Exit events define **conditions for leaving a cohort**, such as the end of drug exposure, death, or specific condition occurrences.
They can also be combined with **event persistence rules** (fixed duration or based on drug exposure) and **censoring events**.

- **Defining a Cohort Exit Event**

  ```python
  from pysynthea.setup.setup import *
  from pysynthea.concept_set.concept_class import*
  from pysynthea.cohorts.exit.event_persistence import *
  from pysynthea.cohorts.exit.cohort_exit_event import *
  from pysynthea.cohorts.exit.censoring_events import *

  # Database connection to build Concept Set.
  conn = connect_db()
  # ConceptSets
  diabetes = ConceptSet(conn=conn, conceptset_name="Diabetes", concept_names=["Diabetes"], include_descendants=True)
  # CensoringEvents
  censoring1 = ConditionEraExit(concept_set=diabetes)
  censoring2 = PayerPlanPeriodExit()
  # EventPersistence
  eventPers = FixedDuration(offset_from='start date', offset_days=30)
  # Cohort definition
  cohort = CohortExitEvent( event_persistence=eventPers, censoring_events=[censoring1, censoring2])
  # See results
  for line in cohort.describe():
    print(line)
  ```

## Testing

Each class has a test to ensure the proper functioning.

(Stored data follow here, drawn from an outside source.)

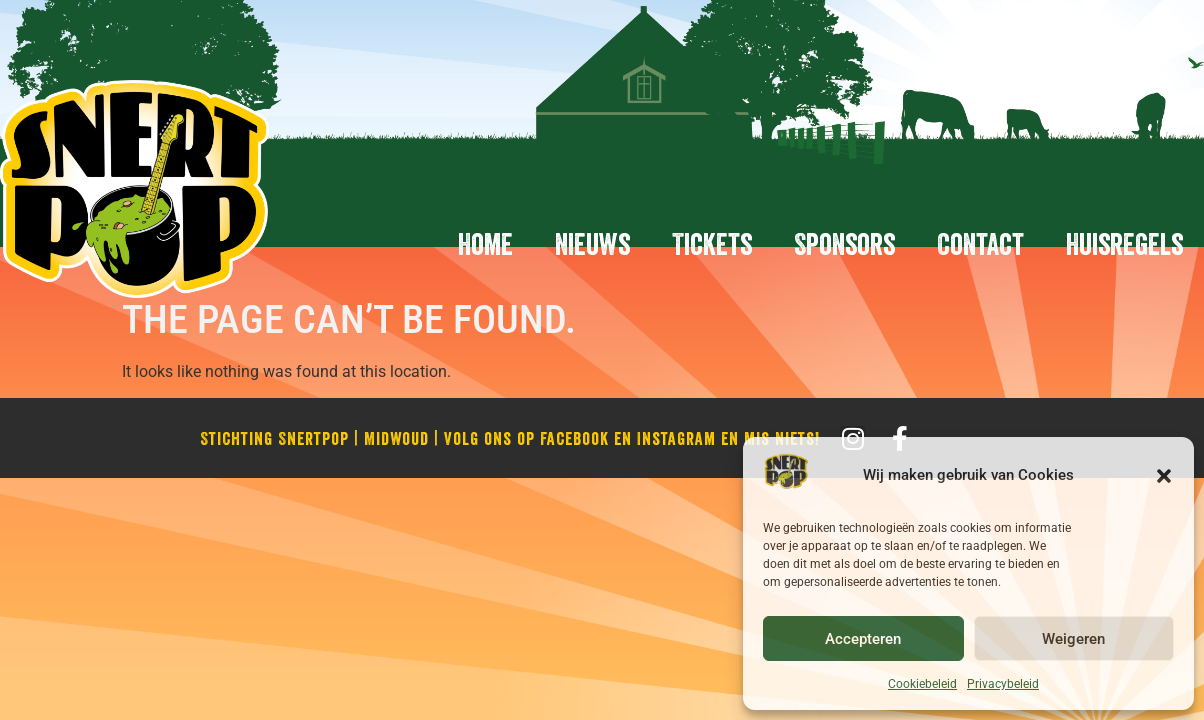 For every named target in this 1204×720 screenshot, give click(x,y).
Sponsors (844, 244)
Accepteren (863, 639)
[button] (1164, 476)
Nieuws (592, 244)
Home (485, 244)
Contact (980, 244)
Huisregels (1124, 244)
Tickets (712, 244)
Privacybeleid (1003, 684)
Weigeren (1073, 639)
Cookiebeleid (922, 684) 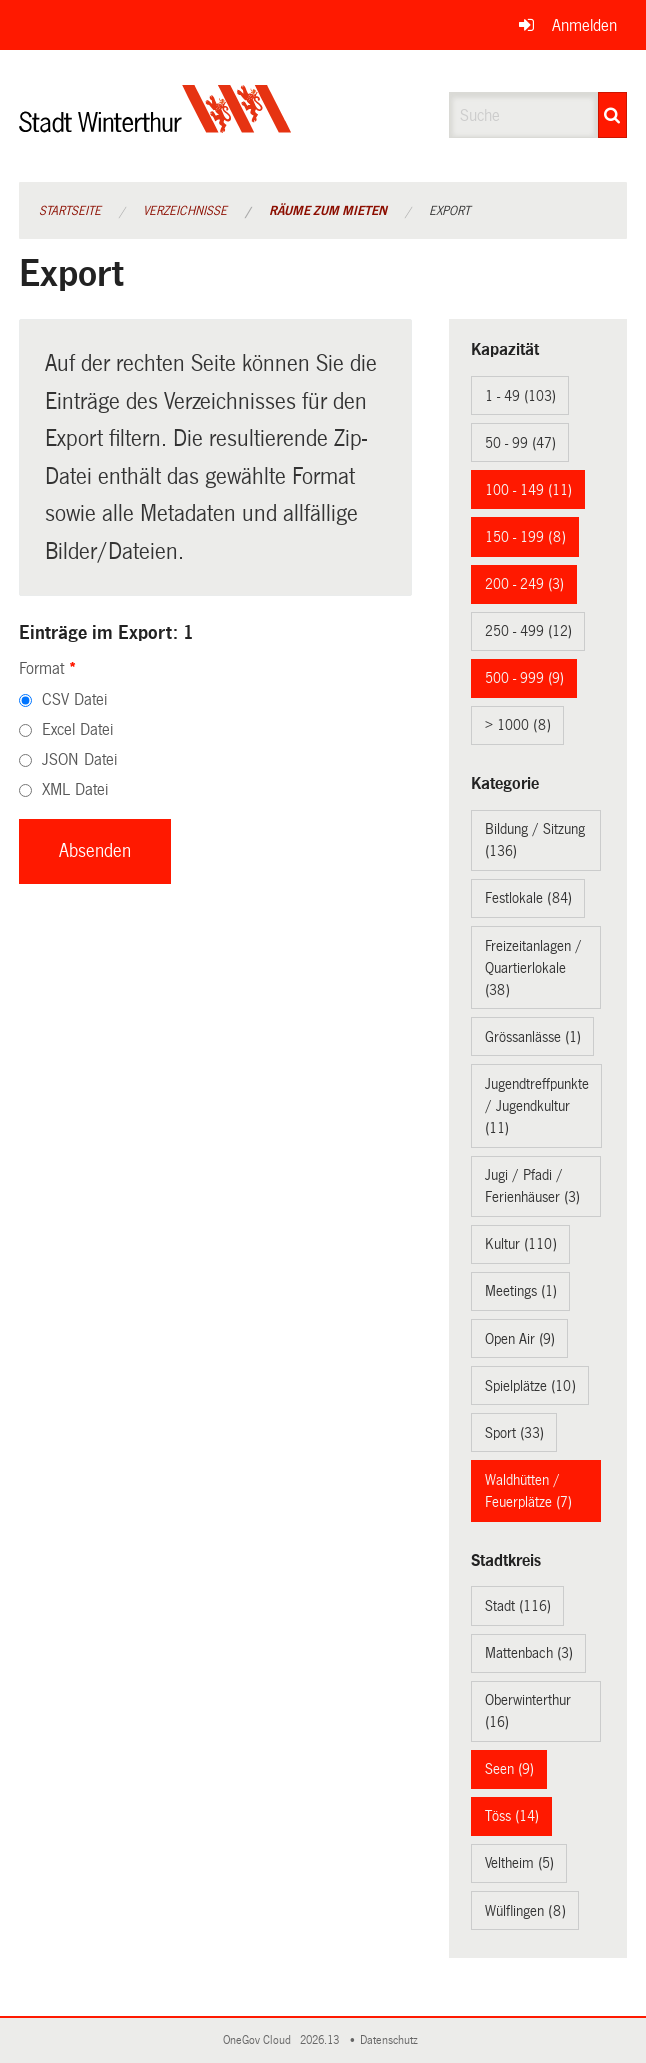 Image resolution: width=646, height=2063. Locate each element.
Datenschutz (392, 2040)
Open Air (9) (520, 1339)
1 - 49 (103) (520, 396)
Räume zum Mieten (328, 211)
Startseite (70, 211)
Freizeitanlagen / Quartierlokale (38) (533, 968)
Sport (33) (514, 1433)
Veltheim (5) (519, 1863)
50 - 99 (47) (520, 443)
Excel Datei (77, 729)
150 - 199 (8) (525, 537)
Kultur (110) (521, 1244)
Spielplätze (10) (530, 1386)
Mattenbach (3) (529, 1653)
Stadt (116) (518, 1606)
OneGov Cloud (260, 2040)
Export (449, 211)
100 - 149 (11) (528, 490)
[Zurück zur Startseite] (155, 125)
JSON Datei (79, 759)
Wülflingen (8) (525, 1911)
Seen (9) (509, 1769)
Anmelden (584, 25)
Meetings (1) (521, 1291)
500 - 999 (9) (524, 678)
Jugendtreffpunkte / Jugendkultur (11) (537, 1106)
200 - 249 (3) (524, 584)
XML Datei (75, 789)
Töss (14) (512, 1816)
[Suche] (613, 115)
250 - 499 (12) (528, 631)
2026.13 (321, 2040)
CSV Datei (74, 699)
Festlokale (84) (528, 898)
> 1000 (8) (518, 725)
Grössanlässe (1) (533, 1037)
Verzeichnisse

However, they are intended as standalone integration tests, not unit tests. Every test requires the Synthea database to be available locally.

## Purpose

This package allows researchers, developers, and students to:

- Learn and practice **SQL queries on the OMOP model**.
- Test health data analysis scripts **without sensitive real data**.
- Have a reproducible environment for **educational and demo purposes**.
- **Experiment with ATLAS-like concepts**, such as Concept Sets and Cohorts.